At the End of the Day – Caitlin Novello
Algoma University BFA Thesis Exhibition
March 26 – 29th, 2020
Opening reception: Online

Upon entering the gallery there is a smaller entrance-room that opens into the main larger space. The entrance way displays the title of the exhibition;, At the End of the Day on the wall. In this room, the smallest wall holds my first painting of a sunset. This painting is significant  to me because he and I watched the sunset together in St. Catharines, at Sunset Beach. This painting confirmed my decision to revolve my thesis around time, loss, and memory. Mounted to the walls are three paintings on panel boards, inspired by the colours of sunsets I have watched over the past year. These panels are carved with words that have been etched in my mind. They function as the last messages and questions left behind from a soul I once knew. These panels are installed, stacked upon each other, one above eye level, one eye level, and the last one below eye level. Their configuration on the wall denotes a series of thoughts that feel almost out of reach, and a conversation that seems larger than life. The entrance will also contain a large glossy photograph of a sunset with words I wrote in my journal during a time I never imagined I would have to endure. This space will be rather conventional compared to the main gallery, for viewers to be eased into my experience of what felt like a lifetime of enduring many intense emotions.

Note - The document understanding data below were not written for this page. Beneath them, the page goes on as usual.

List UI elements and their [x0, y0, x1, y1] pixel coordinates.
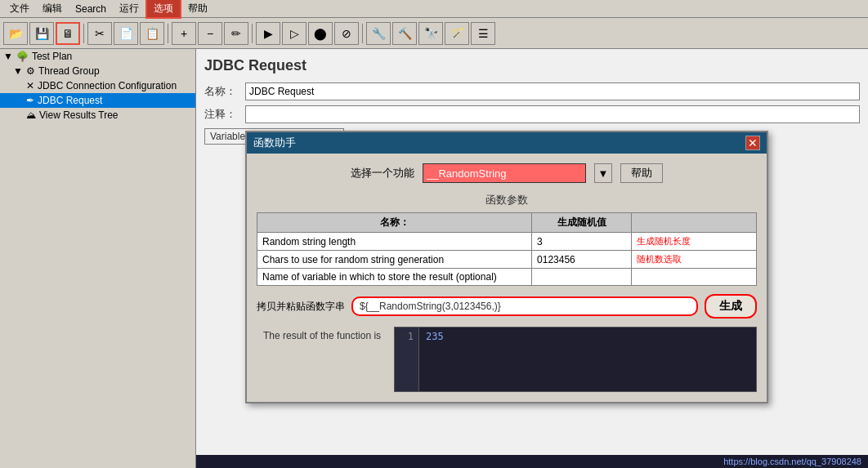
help-button[interactable]: 帮助: [620, 163, 663, 183]
copy-result-row: 拷贝并粘贴函数字串 生成: [257, 294, 757, 319]
name-label: 名称：: [204, 84, 245, 99]
main-layout: ▼ 🌳 Test Plan ▼ ⚙ Thread Group ✕ JDBC Co…: [0, 49, 868, 468]
output-section: The result of the function is 1 235: [257, 327, 757, 392]
toolbar-sep-4: [362, 24, 363, 43]
toolbar-copy-btn[interactable]: 📄: [114, 22, 138, 45]
func-select-dropdown-btn[interactable]: ▼: [594, 163, 612, 183]
function-string-input[interactable]: [351, 296, 698, 316]
result-value: 235: [426, 331, 444, 342]
dialog-close-btn[interactable]: ✕: [745, 136, 760, 150]
toolbar-reset-btn[interactable]: ⊘: [334, 22, 359, 45]
comment-label: 注释：: [204, 107, 245, 122]
menu-edit[interactable]: 编辑: [36, 0, 69, 17]
toolbar-sep-1: [83, 24, 84, 43]
tree-item-testplan[interactable]: ▼ 🌳 Test Plan: [0, 49, 195, 64]
menu-options[interactable]: 选项: [145, 0, 181, 19]
param-annotation-1: 随机数选取: [632, 251, 757, 269]
dialog-title-text: 函数助手: [253, 136, 296, 150]
toolbar-screen-btn[interactable]: 🖥: [56, 22, 80, 45]
param-name-0: Random string length: [257, 233, 532, 251]
toolbar-sep-3: [252, 24, 253, 43]
param-row-0: Random string length 生成随机长度: [257, 233, 757, 251]
tree-label-testplan: Test Plan: [32, 51, 72, 62]
output-area: 1 235: [394, 327, 757, 392]
param-value-1[interactable]: [532, 251, 632, 269]
toolbar-paste-btn[interactable]: 📋: [140, 22, 164, 45]
function-dialog: 函数助手 ✕ 选择一个功能 ▼ 帮助 函数参数 名称： 生成: [245, 131, 768, 403]
toolbar-tools1-btn[interactable]: 🔧: [366, 22, 391, 45]
tree-label-threadgroup: Thread Group: [38, 65, 100, 77]
toolbar: 📂 💾 🖥 ✂ 📄 📋 + − ✏ ▶ ▷ ⬤ ⊘ 🔧 🔨 🔭 🪄 ☰: [0, 18, 868, 49]
tree-icon-jdbcconn: ✕: [26, 80, 34, 91]
toolbar-run-btn[interactable]: ▶: [256, 22, 280, 45]
tree-item-threadgroup[interactable]: ▼ ⚙ Thread Group: [0, 64, 195, 78]
tree-expand-icon-tg: ▼: [13, 65, 23, 77]
status-text: https://blog.csdn.net/qq_37908248: [723, 457, 861, 466]
function-select-row: 选择一个功能 ▼ 帮助: [257, 163, 757, 183]
tree-item-view-results[interactable]: ⛰ View Results Tree: [0, 108, 195, 123]
menu-bar: 文件 编辑 Search 运行 选项 帮助: [0, 0, 868, 18]
dialog-body: 选择一个功能 ▼ 帮助 函数参数 名称： 生成随机值: [247, 154, 767, 402]
param-name-1: Chars to use for random string generatio…: [257, 251, 532, 269]
func-select-input[interactable]: [423, 163, 586, 183]
params-table: 名称： 生成随机值 Random string length 生成随机长度 Ch: [257, 212, 757, 286]
left-panel: ▼ 🌳 Test Plan ▼ ⚙ Thread Group ✕ JDBC Co…: [0, 49, 196, 468]
toolbar-clear-btn[interactable]: ✏: [224, 22, 248, 45]
params-col-value: 生成随机值: [532, 213, 632, 233]
copy-result-label: 拷贝并粘贴函数字串: [257, 300, 345, 314]
output-line-nums: 1: [395, 328, 419, 391]
toolbar-save-btn[interactable]: 💾: [29, 22, 54, 45]
toolbar-stop-btn[interactable]: ⬤: [308, 22, 333, 45]
param-annotation-2: [632, 269, 757, 286]
line-num-1: 1: [400, 331, 414, 342]
toolbar-wand-btn[interactable]: 🪄: [445, 22, 469, 45]
params-col-name: 名称：: [257, 213, 532, 233]
param-row-2: Name of variable in which to store the r…: [257, 269, 757, 286]
name-row: 名称：: [204, 82, 860, 100]
menu-run[interactable]: 运行: [113, 0, 145, 17]
tree-icon-testplan: 🌳: [16, 51, 29, 62]
params-col-annotation: [632, 213, 757, 233]
param-row-1: Chars to use for random string generatio…: [257, 251, 757, 269]
comment-row: 注释：: [204, 105, 860, 123]
toolbar-minus-btn[interactable]: −: [198, 22, 222, 45]
param-name-2: Name of variable in which to store the r…: [257, 269, 532, 286]
toolbar-open-btn[interactable]: 📂: [3, 22, 28, 45]
param-annotation-0: 生成随机长度: [632, 233, 757, 251]
name-input[interactable]: [245, 82, 860, 100]
tree-item-jdbc-conn[interactable]: ✕ JDBC Connection Configuration: [0, 78, 195, 93]
toolbar-tools2-btn[interactable]: 🔨: [392, 22, 417, 45]
toolbar-run2-btn[interactable]: ▷: [282, 22, 306, 45]
toolbar-sep-2: [168, 24, 168, 43]
menu-help[interactable]: 帮助: [181, 0, 214, 17]
tree-expand-icon: ▼: [3, 51, 13, 62]
tree-icon-jdbcreq: ✒: [26, 95, 34, 106]
tree-icon-viewresults: ⛰: [26, 109, 36, 121]
dialog-title-bar: 函数助手 ✕: [247, 132, 767, 154]
params-section-title: 函数参数: [257, 193, 757, 207]
comment-input[interactable]: [245, 105, 860, 123]
toolbar-add-btn[interactable]: +: [172, 22, 196, 45]
toolbar-binocular-btn[interactable]: 🔭: [418, 22, 443, 45]
toolbar-settings-btn[interactable]: ☰: [471, 22, 495, 45]
output-content: 235: [419, 328, 756, 391]
panel-title: JDBC Request: [204, 57, 860, 74]
generate-button[interactable]: 生成: [705, 294, 757, 319]
tree-label-viewresults: View Results Tree: [39, 109, 119, 121]
func-select-label: 选择一个功能: [351, 166, 414, 181]
param-value-2[interactable]: [532, 269, 632, 286]
tree-icon-threadgroup: ⚙: [26, 65, 35, 77]
menu-file[interactable]: 文件: [3, 0, 36, 17]
tree-item-jdbc-req[interactable]: ✒ JDBC Request: [0, 93, 195, 108]
toolbar-cut-btn[interactable]: ✂: [87, 22, 112, 45]
result-label: The result of the function is: [257, 327, 387, 345]
menu-search[interactable]: Search: [69, 2, 113, 16]
param-value-0[interactable]: [532, 233, 632, 251]
tree-label-jdbcreq: JDBC Request: [38, 95, 102, 106]
status-bar: https://blog.csdn.net/qq_37908248: [196, 455, 868, 468]
tree-label-jdbcconn: JDBC Connection Configuration: [38, 80, 177, 91]
right-panel: JDBC Request 名称： 注释： Variable Name Bound…: [196, 49, 868, 468]
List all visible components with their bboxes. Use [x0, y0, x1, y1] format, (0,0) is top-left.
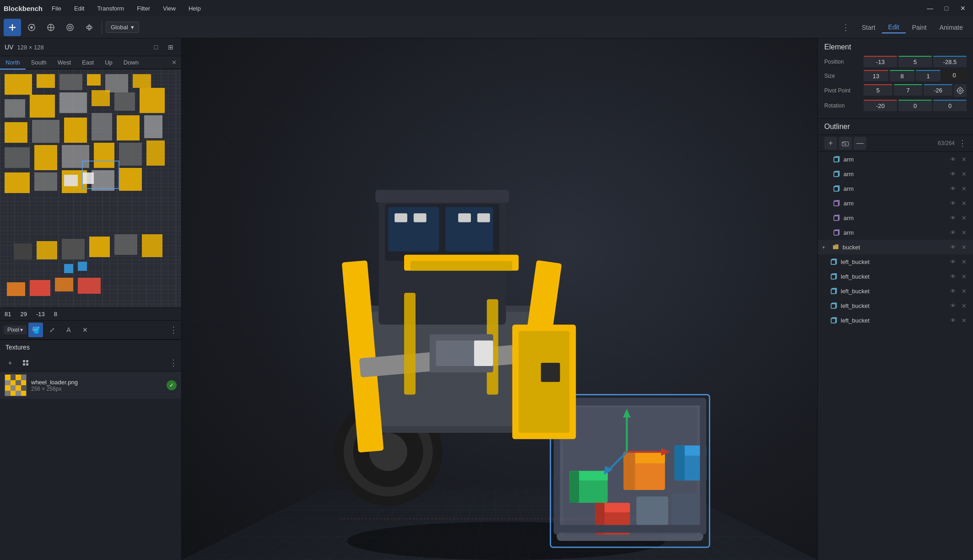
- import-texture-button[interactable]: [19, 356, 32, 369]
- outliner-item-arm-3[interactable]: arm 👁 ✕: [818, 181, 973, 196]
- size-z-input[interactable]: [916, 70, 941, 81]
- pivot-x-input[interactable]: [864, 84, 892, 96]
- item-delete-button[interactable]: ✕: [959, 155, 968, 164]
- close-button[interactable]: ✕: [957, 2, 969, 15]
- outliner-item-arm-4[interactable]: arm 👁 ✕: [818, 196, 973, 210]
- svg-rect-35: [119, 168, 142, 191]
- menu-transform[interactable]: Transform: [93, 3, 128, 14]
- outliner-item-left-bucket-2[interactable]: left_bucket 👁 ✕: [818, 269, 973, 284]
- add-group-button[interactable]: [839, 137, 852, 150]
- uv-window-icon[interactable]: □: [150, 41, 162, 53]
- outliner-item-arm-1[interactable]: arm 👁 ✕: [818, 152, 973, 167]
- item-visibility-button[interactable]: 👁: [948, 155, 957, 164]
- menu-edit[interactable]: Edit: [70, 3, 88, 14]
- tab-animate[interactable]: Animate: [933, 22, 969, 33]
- tab-paint[interactable]: Paint: [906, 22, 933, 33]
- outliner-item-left-bucket-4[interactable]: left_bucket 👁 ✕: [818, 298, 973, 313]
- position-y-input[interactable]: [898, 56, 932, 67]
- uv-more-button[interactable]: ⋮: [169, 325, 178, 335]
- item-visibility-button[interactable]: 👁: [948, 184, 957, 193]
- menu-filter[interactable]: Filter: [133, 3, 154, 14]
- pivot-z-input[interactable]: [924, 84, 952, 96]
- item-delete-button[interactable]: ✕: [959, 272, 968, 281]
- outliner-item-arm-5[interactable]: arm 👁 ✕: [818, 210, 973, 225]
- texture-item[interactable]: wheel_loader.png 256 × 256px ✓: [0, 372, 181, 399]
- global-dropdown[interactable]: Global ▾: [106, 22, 139, 33]
- item-delete-button[interactable]: ✕: [959, 213, 968, 222]
- item-delete-button[interactable]: ✕: [959, 301, 968, 310]
- outliner-group-bucket[interactable]: ▾ bucket 👁 ✕: [818, 240, 973, 254]
- textures-more-button[interactable]: ⋮: [169, 358, 178, 368]
- outliner-item-arm-6[interactable]: arm 👁 ✕: [818, 225, 973, 240]
- item-delete-button[interactable]: ✕: [959, 199, 968, 208]
- outliner-item-left-bucket-5[interactable]: left_bucket 👁 ✕: [818, 313, 973, 328]
- item-visibility-button[interactable]: 👁: [948, 228, 957, 237]
- move-tool-button[interactable]: [4, 19, 21, 36]
- pivot-y-input[interactable]: [894, 84, 923, 96]
- item-delete-button[interactable]: ✕: [959, 316, 968, 325]
- position-x-input[interactable]: [864, 56, 897, 67]
- pixel-mode-button[interactable]: Pixel ▾: [4, 325, 27, 334]
- face-tab-south[interactable]: South: [26, 56, 52, 70]
- menu-file[interactable]: File: [48, 3, 65, 14]
- tab-start[interactable]: Start: [855, 22, 882, 33]
- cube-purple-icon: [832, 228, 841, 237]
- item-delete-button[interactable]: ✕: [959, 257, 968, 266]
- item-visibility-button[interactable]: 👁: [948, 257, 957, 266]
- tab-edit[interactable]: Edit: [882, 22, 906, 33]
- face-tab-up[interactable]: Up: [99, 56, 118, 70]
- face-tab-down[interactable]: Down: [118, 56, 144, 70]
- position-z-input[interactable]: [933, 56, 967, 67]
- face-close-button[interactable]: ✕: [167, 56, 181, 69]
- item-visibility-button[interactable]: 👁: [948, 301, 957, 310]
- add-texture-button[interactable]: +: [4, 356, 16, 369]
- outliner-more-button[interactable]: ⋮: [958, 138, 967, 148]
- text-tool-button[interactable]: A: [61, 323, 76, 337]
- item-visibility-button[interactable]: 👁: [948, 213, 957, 222]
- face-tab-west[interactable]: West: [52, 56, 76, 70]
- outliner-item-left-bucket-1[interactable]: left_bucket 👁 ✕: [818, 254, 973, 269]
- item-delete-button[interactable]: ✕: [959, 228, 968, 237]
- item-delete-button[interactable]: ✕: [959, 242, 968, 252]
- item-visibility-button[interactable]: 👁: [948, 286, 957, 296]
- rotation-z-input[interactable]: [933, 100, 967, 111]
- item-delete-button[interactable]: ✕: [959, 184, 968, 193]
- item-visibility-button[interactable]: 👁: [948, 242, 957, 252]
- toolbar-more-button[interactable]: ⋮: [842, 22, 850, 32]
- item-visibility-button[interactable]: 👁: [948, 272, 957, 281]
- menu-view[interactable]: View: [159, 3, 179, 14]
- pivot-target-button[interactable]: [954, 84, 967, 97]
- uv-canvas[interactable]: [0, 70, 181, 307]
- svg-rect-22: [92, 113, 112, 140]
- add-cube-button[interactable]: +: [824, 137, 837, 150]
- viewport[interactable]: [182, 38, 817, 560]
- face-tab-east[interactable]: East: [76, 56, 99, 70]
- item-visibility-button[interactable]: 👁: [948, 169, 957, 178]
- rotation-y-input[interactable]: [898, 100, 932, 111]
- size-y-input[interactable]: [890, 70, 914, 81]
- svg-rect-42: [64, 175, 78, 186]
- pivot-tool-button[interactable]: [61, 19, 79, 36]
- viewport-canvas[interactable]: [182, 38, 817, 560]
- outliner-item-left-bucket-3[interactable]: left_bucket 👁 ✕: [818, 284, 973, 298]
- menu-help[interactable]: Help: [185, 3, 205, 14]
- expand-button[interactable]: ⤢: [45, 323, 59, 337]
- remove-button[interactable]: —: [854, 137, 866, 150]
- item-delete-button[interactable]: ✕: [959, 169, 968, 178]
- size-w-input[interactable]: [942, 70, 967, 81]
- item-delete-button[interactable]: ✕: [959, 286, 968, 296]
- paint-bucket-button[interactable]: 🪣: [28, 323, 43, 337]
- rotate-tool-button[interactable]: [23, 19, 40, 36]
- size-x-input[interactable]: [864, 70, 888, 81]
- outliner-item-arm-2[interactable]: arm 👁 ✕: [818, 167, 973, 181]
- close-uv-button[interactable]: ✕: [78, 323, 92, 337]
- rotation-x-input[interactable]: [864, 100, 897, 111]
- item-visibility-button[interactable]: 👁: [948, 316, 957, 325]
- minimize-button[interactable]: —: [924, 2, 936, 15]
- face-tab-north[interactable]: North: [0, 56, 26, 70]
- scale-tool-button[interactable]: [42, 19, 59, 36]
- uv-grid-icon[interactable]: ⊞: [165, 41, 177, 53]
- item-visibility-button[interactable]: 👁: [948, 199, 957, 208]
- orbit-tool-button[interactable]: [81, 19, 98, 36]
- maximize-button[interactable]: □: [940, 2, 953, 15]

Within the space of the larger room, the windows are blacked-out. Inside this area, I have installed magenta coloured lights. The lights will be scattered and hidden through the ceiling of the main room. The coloured light radiates off the white walls, immersing the viewer in hues of pink with undertones of purple.  The light projects a feeling of fantasy that wraps the viewer like the warm glow of a bright sunset. 

In the main room, while the viewer is engulfed in a field of magenta light, they will also be met with a wall-size projection of a time-lapse of sunsets. I recorded these sunsets at a place that feels like home to me, after spending much of my time there; Bellevue Park. These clips are minimally edited. They represent how in life we are unable to have control over most things that take place. We are humans waiting and hoping for the best to happen, yet often expecting the worse. Sunsets let us know the day is ending and our paths for tomorrow are unknown; they may be filled with missteps, lessons to learn, and suffering. I chose to keep the time-lapse simple and mostly unedited to exaggerate the fact that we cannot change the cyclical nature of life or the way the day goes. We are only able to change the way we respond to what happens to us and around us. This video installation will be covering the entire wall forcing the viewers to feel quite small compared to the scene, almost as if they were practically there themselves. Within this video installation there are sound recordings of the peace and serenity of outside noise; sounds of wind swirling, water splashing, people talking in the distance, and the calling of birds; a combination of what being still might sound like.

To the right of the time-lapse wall, the viewer will see a passage written in my own handwriting; scrawled from the top of the wall to the bottom. These words express the feelings I sat with for months while trying to understand exactly what I felt and thought, during and after time spent with someone I once knew; the feeling of ever-familiar sunsets, the feeling of white-noise in the background while having a head littered with thoughts, and questioning the meaning of time. The scale of this written passage, covering an entire large focal wall, is intended to make the viewer feel small in comparison to the words, as if the words on the wall were confronting you.

Lastly, the smallest wall in the main gallery space will hold a sugar lift print I made reading, I wish home didn’t feel like you. This print was made during the time I had my strongest feelings of confusion and sadness due to the absence of an important person. This print was chosen because it allowed me to be raw with my emotions while learning the cycle of process.